Below is a listing; write it out exactly and drop any images from it.

Data excerpts:
━━━━━━━━
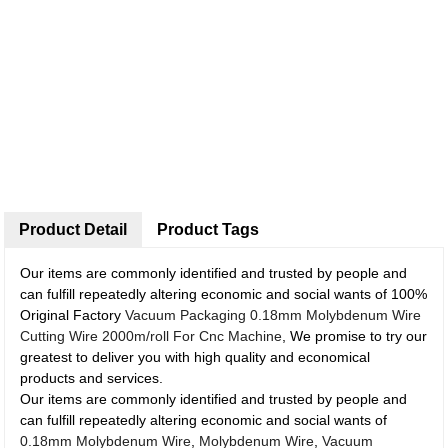
Product Detail
Product Tags
Our items are commonly identified and trusted by people and
can fulfill repeatedly altering economic and social wants of 100%
Original Factory
Vacuum Packaging 0.18mm Molybdenum Wire
Cutting Wire 2000m/roll For Cnc Machine
, We promise to try our
greatest to deliver you with high quality and economical
products and services.
Our items are commonly identified and trusted by people and
can fulfill repeatedly altering economic and social wants of
0.18mm Molybdenum Wire
,
Molybdenum Wire
,
Vacuum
━━━━━━━━
Result:
Product Detail
Product Tags
Our items are commonly identified and trusted by people and
can fulfill repeatedly altering economic and social wants of 100%
Original Factory
Vacuum Packaging 0.18mm Molybdenum Wire
Cutting Wire 2000m/roll For Cnc Machine
, We promise to try our
greatest to deliver you with high quality and economical
products and services.
Our items are commonly identified and trusted by people and
can fulfill repeatedly altering economic and social wants of
0.18mm Molybdenum Wire
,
Molybdenum Wire
,
Vacuum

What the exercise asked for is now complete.